> **PROBLEM REQUIREMENTS**
If a line of the data contains the word "Достық", it is counted; report how many such lines there are and nothing else.

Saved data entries
★ ★ ★ ★
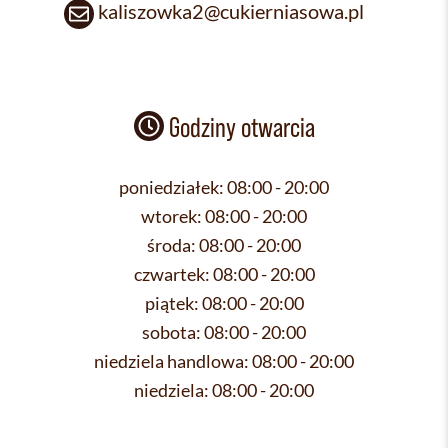
kaliszowka2@cukierniasowa.pl
Godziny otwarcia
poniedziałek:
08:00 - 20:00
wtorek:
08:00 - 20:00
środa:
08:00 - 20:00
czwartek:
08:00 - 20:00
piątek:
08:00 - 20:00
sobota:
08:00 - 20:00
niedziela handlowa:
08:00 - 20:00
niedziela:
08:00 - 20:00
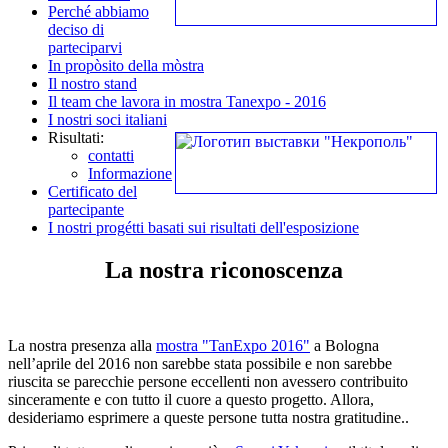
Perché abbiamo
deciso di
parteciparvi
In propòsito della mòstra
Il nostro stand
Il team che lavora in mostra Tanexpo - 2016
I nostri soci italiani
Risultati:
contatti
Informazione
Certificato del
partecipante
I nostri progétti basati sui risultati dell'esposizione
La nostra riconoscenza
La nostra presenza alla
mostra "TanExpo 2016"
a Bologna
nell’aprile del 2016 non sarebbe stata possibile e non sarebbe
riuscita se parecchie persone eccellenti non avessero contribuito
sinceramente e con tutto il cuore a questo progetto. Allora,
desideriamo esprimere a queste persone tutta nostra gratitudine..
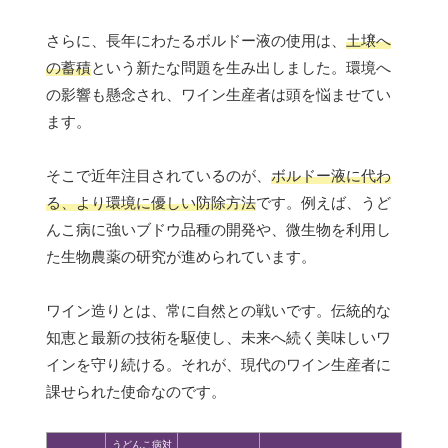
さらに、長年にわたるボルドー液の使用は、
土壌へ
の蓄積
という新たな問題を生み出しました。環境へ
の影響も懸念され、ワイン生産者は頭を悩ませてい
ます。
そこで近年注目されているのが、
ボルドー液に代わ
る、より環境に優しい防除方法
です。例えば、うど
んこ病に強いブドウ品種の開発や、微生物を利用し
た生物農薬の研究が進められています。
ワイン造りとは、常に自然との戦いです。伝統的な
知恵と最新の技術を駆使し、未来へ続く美味しいワ
インを守り続ける。それが、現代のワイン生産者に
課せられた使命なのです。
うどんこ病対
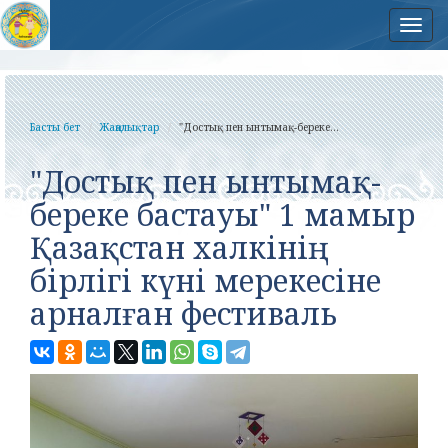
Нав
Басты бет
Жаңалықтар
"Достық пен ынтымақ-береке...
"Достық пен ынтымақ-
береке бастауы" 1 мамыр
Қазақстан халкінің
бірлігі күні мерекесіне
арналған фестиваль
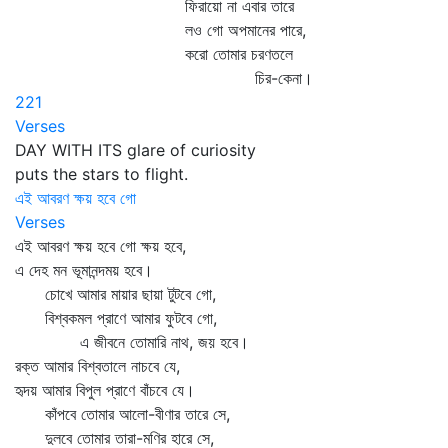
ফিরায়ো না এবার তারে
লও গো অপমানের পারে,
করো তোমার চরণতলে
চির-কেনা।
221
Verses
DAY WITH ITS glare of curiosity
puts the stars to flight.
এই আবরণ ক্ষয় হবে গো
Verses
এই আবরণ ক্ষয় হবে গো ক্ষয় হবে,
এ দেহ মন ভূমানন্দময় হবে।
চোখে আমার মায়ার ছায়া টুটবে গো,
বিশ্বকমল প্রাণে আমার ফুটবে গো,
এ জীবনে তোমারি নাথ, জয় হবে।
রক্ত আমার বিশ্বতালে নাচবে যে,
হৃদয় আমার বিপুল প্রাণে বাঁচবে যে।
কাঁপবে তোমার আলো-বীণার তারে সে,
দুলবে তোমার তারা-মণির হারে সে,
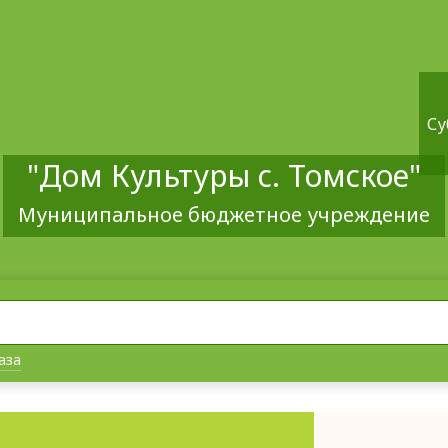
Су
"Дом Культуры с. Томское"
Муниципальное бюджетное учреждение
аза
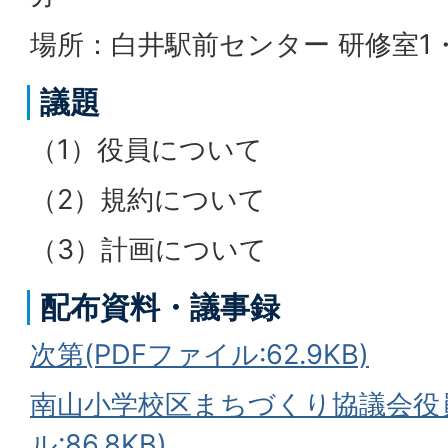
場所：白井駅前センター 研修室1
議題
（1）役員について
（2）規約について
（3）計画について
配布資料・議事録
次第(PDFファイル:62.9KB)
南山小学校区まちづくり協議会役員
ル:86.8KB)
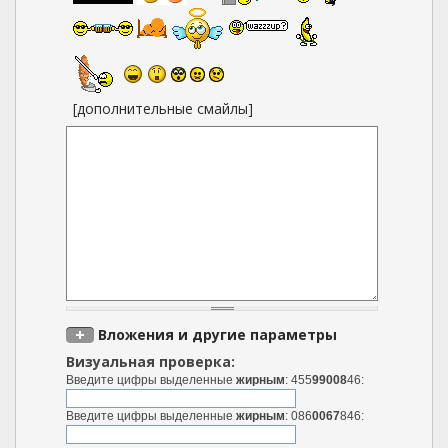
[дополнительные смайлы]
Вложения и другие параметры
Визуальная проверка:
Введите цифры выделенные
жирным
: 455
99008
46:
Введите цифры выделенные
жирным
: 086
0067
846:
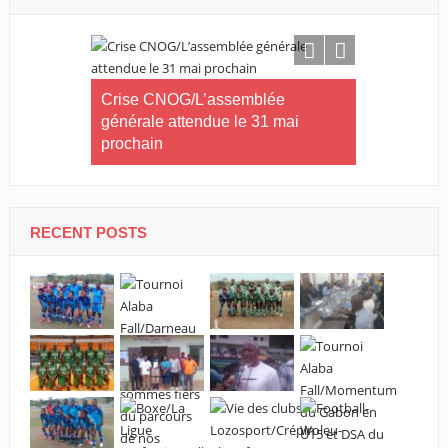
s du Gabon
Crise CNOG/L’assemblée
Athlétisme-
r
générale attendue le 31 mai
les champi
prochain
RECENT POSTS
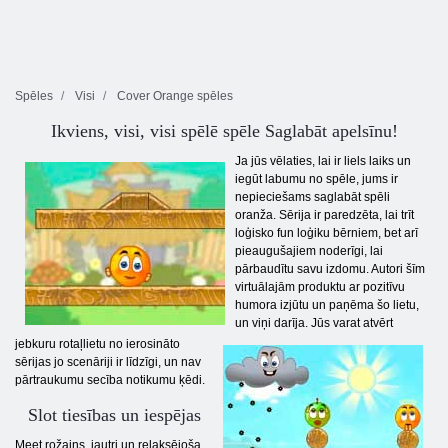
Spēles
Visi
Cover Orange spēles
Ikviens, visi, visi spēlē spēle Saglabāt apelsīnu!
Ja jūs vēlaties, lai ir liels laiks un
iegūt labumu no spēle, jums ir
nepieciešams saglabāt spēli
oranža. Sērija ir paredzēta, lai trīt
loģisko fun loģiku bērniem, bet arī
pieaugušajiem noderīgi, lai
pārbaudītu savu izdomu. Autori šīm
virtuālajām produktu ar pozitīvu
humora izjūtu un paņēma šo lietu,
un viņi darīja. Jūs varat atvērt
jebkuru rotaļlietu no ierosināto
sērijas jo scenāriji ir līdzīgi, un nav
pārtraukumu secība notikumu ķēdi.
Slot tiesības un iespējas
Meet rožains, jautri un relaksējoša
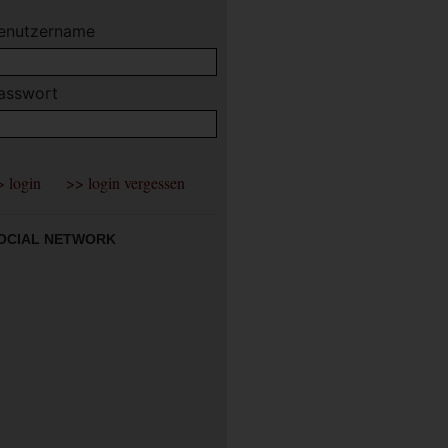
enutzername
asswort
OCIAL NETWORK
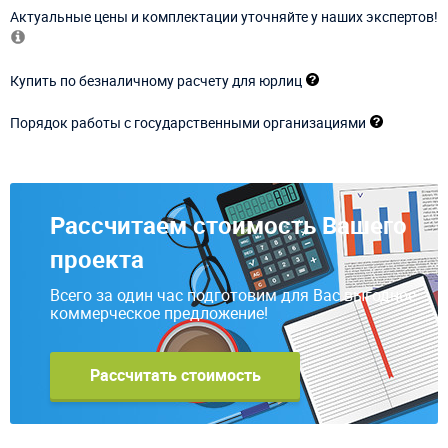
Актуальные цены и комплектации уточняйте у наших экспертов!
Купить по безналичному расчету для юрлиц
Порядок работы с государственными организациями
Рассчитаем стоимость Вашего
проекта
Всего за один час подготовим для Вас выгодное
коммерческое предложение!
Рассчитать стоимость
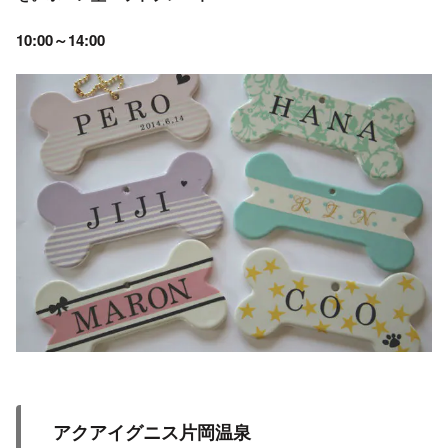
10:00～14:00
アクアイグニス片岡温泉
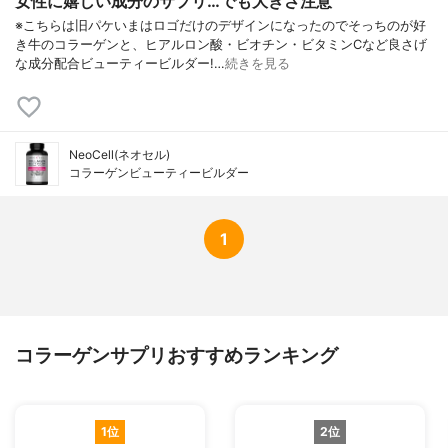
女性に嬉しい成分のサプリ…でも大きさ注意
※こちらは旧パケいまはロゴだけのデザインになったのでそっちのが好
き牛のコラーゲンと、ヒアルロン酸・ビオチン・ビタミンCなど良さげ
な成分配合ビューティービルダー!…
続きを見る
NeoCell(ネオセル)
コラーゲンビューティービルダー
1
コラーゲンサプリおすすめランキング
1位
2位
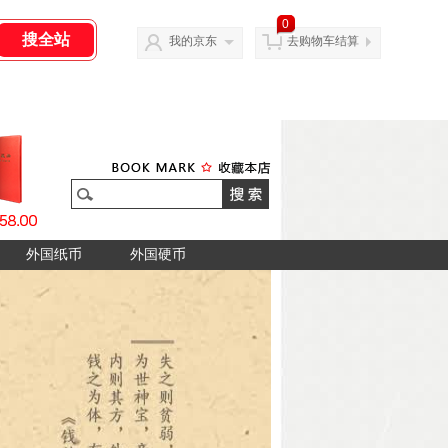
0
我的京东
去购物车结算
外国纸币
外国硬币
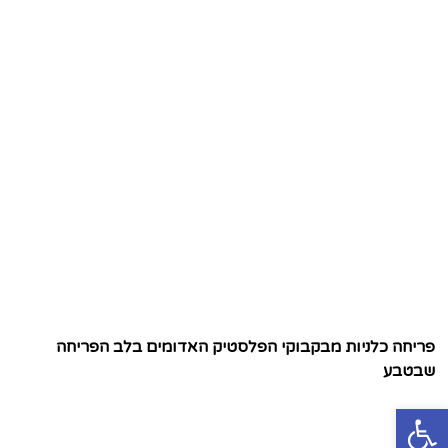
פריחה כלניות מבקבוקי הפלסטיק האדומים בלב הפריחה
שבטבע
פתח סרגל נגישות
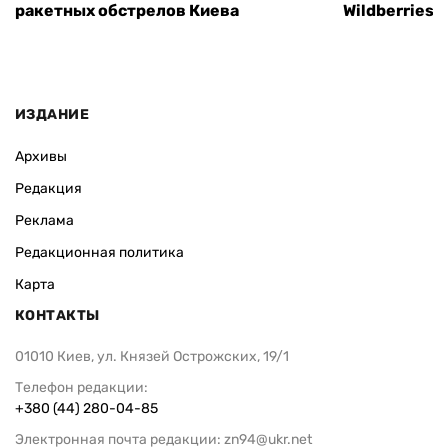
ракетных обстрелов Киева
Wildberries 
ИЗДАНИЕ
Архивы
Редакция
Реклама
Редакционная политика
Карта
КОНТАКТЫ
01010 Киев, ул. Князей Острожских, 19/1
Телефон редакции:
+380 (44) 280-04-85
Электронная почта редакции:
zn94@ukr.net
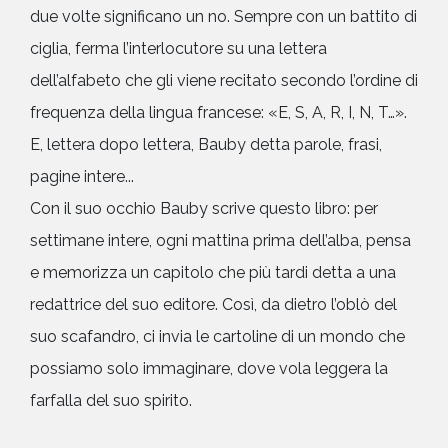
due volte significano un no. Sempre con un battito di
ciglia, ferma l’interlocutore su una lettera
dell’alfabeto che gli viene recitato secondo l’ordine di
frequenza della lingua francese: «E, S, A, R, I, N, T…».
E, lettera dopo lettera, Bauby detta parole, frasi,
pagine intere...
Con il suo occhio Bauby scrive questo libro: per
settimane intere, ogni mattina prima dell’alba, pensa
e memorizza un capitolo che più tardi detta a una
redattrice del suo editore. Così, da dietro l’oblò del
suo scafandro, ci invia le cartoline di un mondo che
possiamo solo immaginare, dove vola leggera la
farfalla del suo spirito.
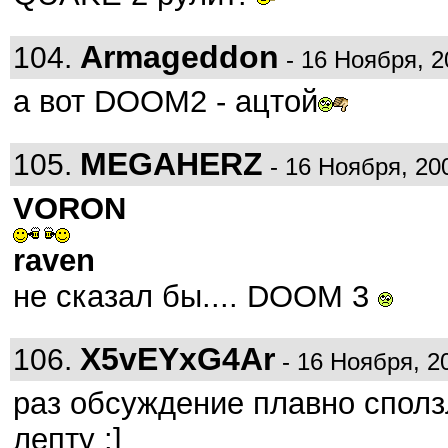
Armageddon
104.
- 16 Ноября, 2
а вот DOOM2 - ацтой
MEGAHERZ
105.
- 16 Ноября, 200
VORON
raven
не сказал бы.... DOOM 3
X5vEYxG4Ar
106.
- 16 Ноября, 20
раз обсуждение плавно сползл
лепту :]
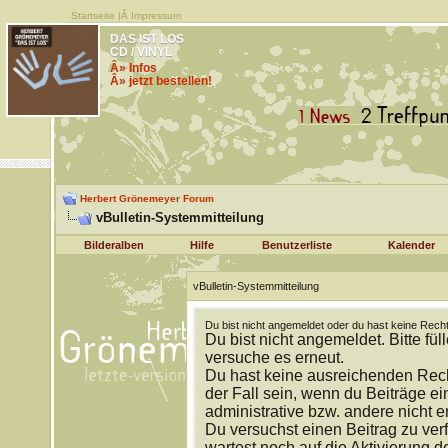
Startseite
|Â
Impressum
DAS IST LOS
CD / VINYL
Â» Infos
Â» jetzt bestellen!
Herbert Grönemeyer Forum
vBulletin-Systemmitteilung
Bilderalben
Hilfe
Benutzerliste
Kalender
vBulletin-Systemmitteilung
Du bist nicht angemeldet oder du hast keine Recht
Du bist nicht angemeldet. Bitte fül
versuche es erneut.
Du hast keine ausreichenden Rech
der Fall sein, wenn du Beiträge 
administrative bzw. andere nicht e
Du versuchst einen Beitrag zu ver
wartest noch auf die Aktivierung d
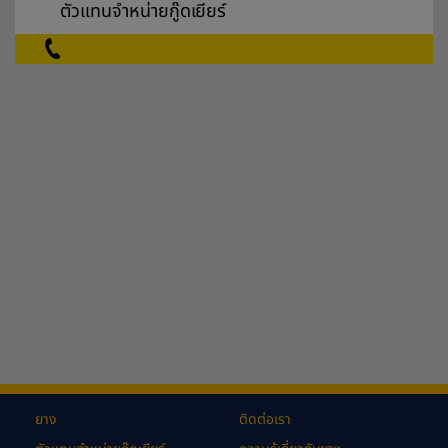
ตัวแทนจำหน่ายกู๊ดเยียร์
ยาง
ติดต่อเรา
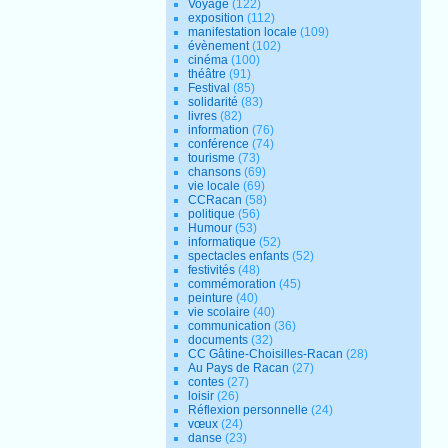
Voyage
(122)
exposition
(112)
manifestation locale
(109)
évènement
(102)
cinéma
(100)
théâtre
(91)
Festival
(85)
solidarité
(83)
livres
(82)
information
(76)
conférence
(74)
tourisme
(73)
chansons
(69)
vie locale
(69)
CCRacan
(58)
politique
(56)
Humour
(53)
informatique
(52)
spectacles enfants
(52)
festivités
(48)
commémoration
(45)
peinture
(40)
vie scolaire
(40)
communication
(36)
documents
(32)
CC Gâtine-Choisilles-Racan
(28)
Au Pays de Racan
(27)
contes
(27)
loisir
(26)
Réflexion personnelle
(24)
vœux
(24)
danse
(23)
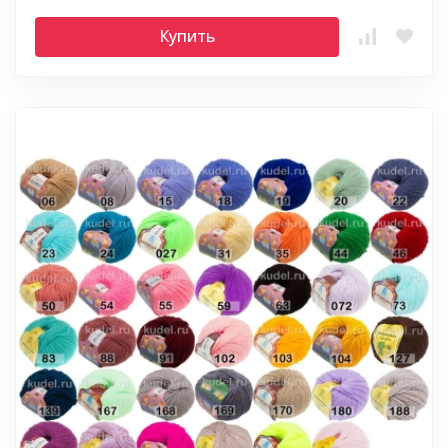
Купить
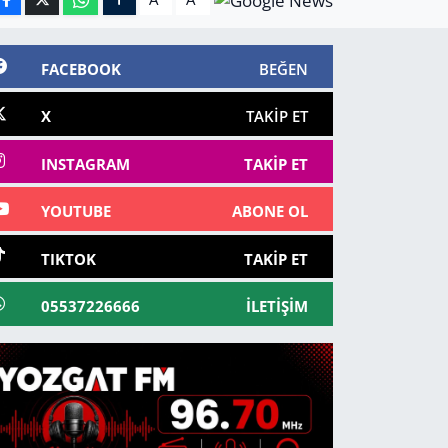
FACEBOOK
BEĞEN
X
TAKIP ET
INSTAGRAM
TAKIP ET
YOUTUBE
ABONE OL
TIKTOK
TAKIP ET
05537226666
İLETIŞIM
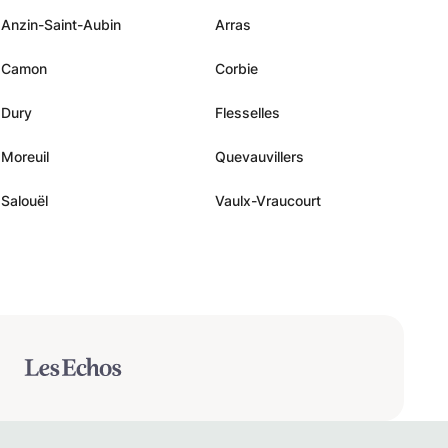
Anzin-Saint-Aubin
Arras
Camon
Corbie
Dury
Flesselles
Moreuil
Quevauvillers
Salouël
Vaulx-Vraucourt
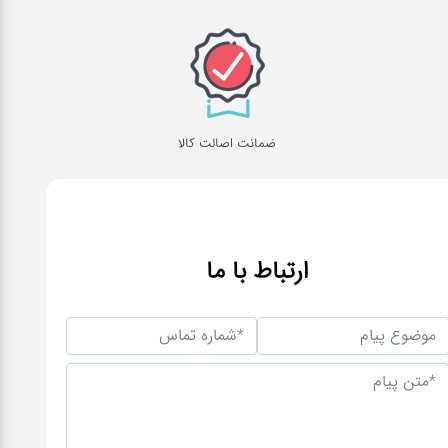
ضمانت اصالت کالا
ارتباط با ما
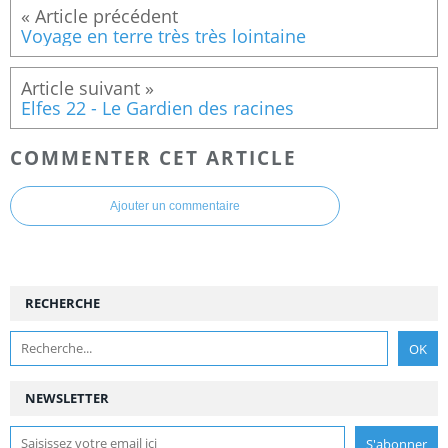
Voyage en terre très très lointaine
Elfes 22 - Le Gardien des racines
COMMENTER CET ARTICLE
Ajouter un commentaire
RECHERCHE
NEWSLETTER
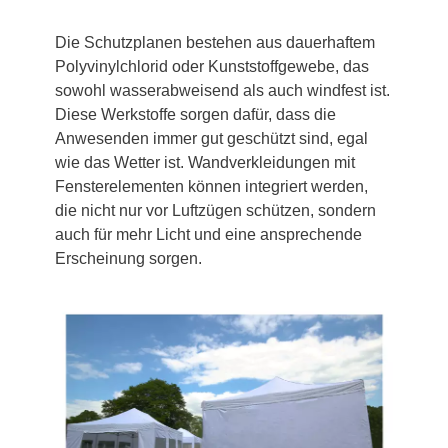
Die Schutzplanen bestehen aus dauerhaftem
Polyvinylchlorid oder Kunststoffgewebe, das
sowohl wasserabweisend als auch windfest ist.
Diese Werkstoffe sorgen dafür, dass die
Anwesenden immer gut geschützt sind, egal
wie das Wetter ist. Wandverkleidungen mit
Fensterelementen können integriert werden,
die nicht nur vor Luftzügen schützen, sondern
auch für mehr Licht und eine ansprechende
Erscheinung sorgen.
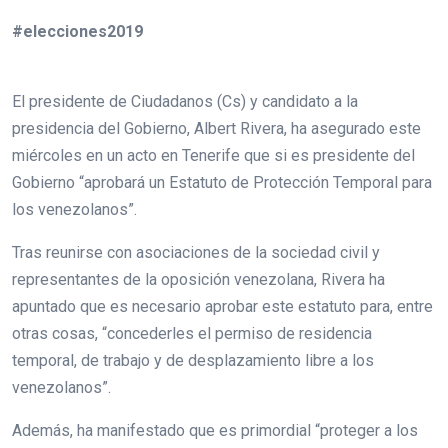
#elecciones2019
El presidente de Ciudadanos (Cs) y candidato a la
presidencia del Gobierno, Albert Rivera, ha asegurado este
miércoles en un acto en Tenerife que si es presidente del
Gobierno “aprobará un Estatuto de Protección Temporal para
los venezolanos”.
Tras reunirse con asociaciones de la sociedad civil y
representantes de la oposición venezolana, Rivera ha
apuntado que es necesario aprobar este estatuto para, entre
otras cosas, “concederles el permiso de residencia
temporal, de trabajo y de desplazamiento libre a los
venezolanos”.
Además, ha manifestado que es primordial “proteger a los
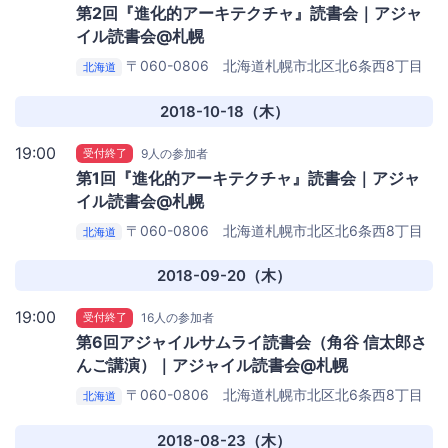
第2回『進化的アーキテクチャ』読書会｜アジャ
イル読書会@札幌
〒060-0806 北海道札幌市北区北6条西8丁目
北海道
3-4
Ten to Ten Sapporo Station
2018-10-18（木）
19:00
受付終了
9人の参加者
第1回『進化的アーキテクチャ』読書会｜アジャ
イル読書会@札幌
〒060-0806 北海道札幌市北区北6条西8丁目
北海道
3-4
Ten to Ten Sapporo Station
2018-09-20（木）
19:00
受付終了
16人の参加者
第6回アジャイルサムライ読書会（角谷 信太郎さ
んご講演）｜アジャイル読書会@札幌
〒060-0806 北海道札幌市北区北6条西8丁目
北海道
3-4
Ten to Ten Sapporo Station
2018-08-23（木）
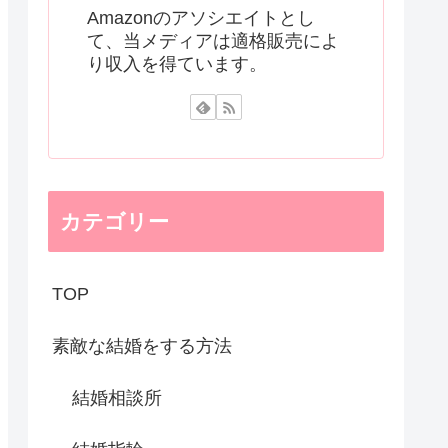
Amazonのアソシエイトとし
て、当メディアは適格販売によ
り収入を得ています。
カテゴリー
TOP
素敵な結婚をする方法
結婚相談所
★ ★ ★ ★
> **ANSWER BOX**
2